1) When Harry is on a small boat, I think we can conclude that he is still subject to at least some grounding because he is on something very thin which is on/in the water.
2) When Harry is on a houseboat, I suspect the ambient drain on his energy is minimal or nonexistent.
3) If Harry is on a giant tanker/battleship/etc., I would conclude that there is enough stuff between him and the water that I'd consider the ship to be the equivalent of dry land.
Which leaves the following questions:
With creatures flying over water - the limbo contest: "how low can you go? how low can you go?"
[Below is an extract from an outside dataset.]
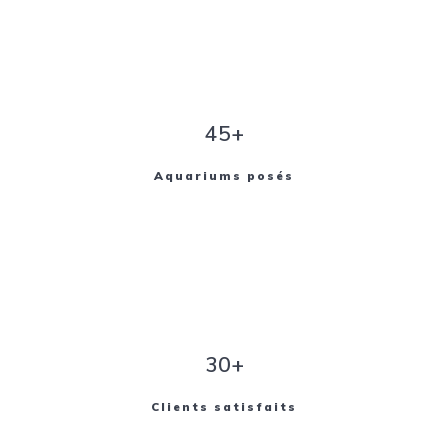
45+
Aquariums posés
30+
Clients satisfaits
With spells cast above water to create effects which pass over that water: If distance drains the effect, what I see is this:
1) determine the initial Encounter Zone
2) determine the ambient Water Threshold value
3) set up Zone Borders in a radius around the initial encounter Zone
4) whenever a spell effect crosses a Zone Border, the Water Threshold is applied as a magical block against the spell
So let's say a Wizard is on a Yacht on the ocean (for purposes of this exercise, he suffers no Water Threshold penalty if he only casts spells within the Zone of the yacht - also "I'm on a Boat! I'm on a Boat!"). Far off in the distance his companions spy a boatload of enemies powering towards the Yacht. Wizard decides to nuke them from afar before they get a chance to attack with any firearms. GM determines that the enemies are about 6 zones away but closing fast. GM determines the local Water Threshold of this section of ocean to be about 7.
So to hit those enemies 6 zones away, the spellcaster would have to overcome about 245 shifts of Water Threshold to affect them.
Ouch. That seems a little much. Any suggestions?
Edit: I think maybe just assessing a flat +2 difficult to each Water Zone crossing will be enough. That brings the difficulty down to 7 plus six Zone borders at +2, resulting in a dampening effect of 17.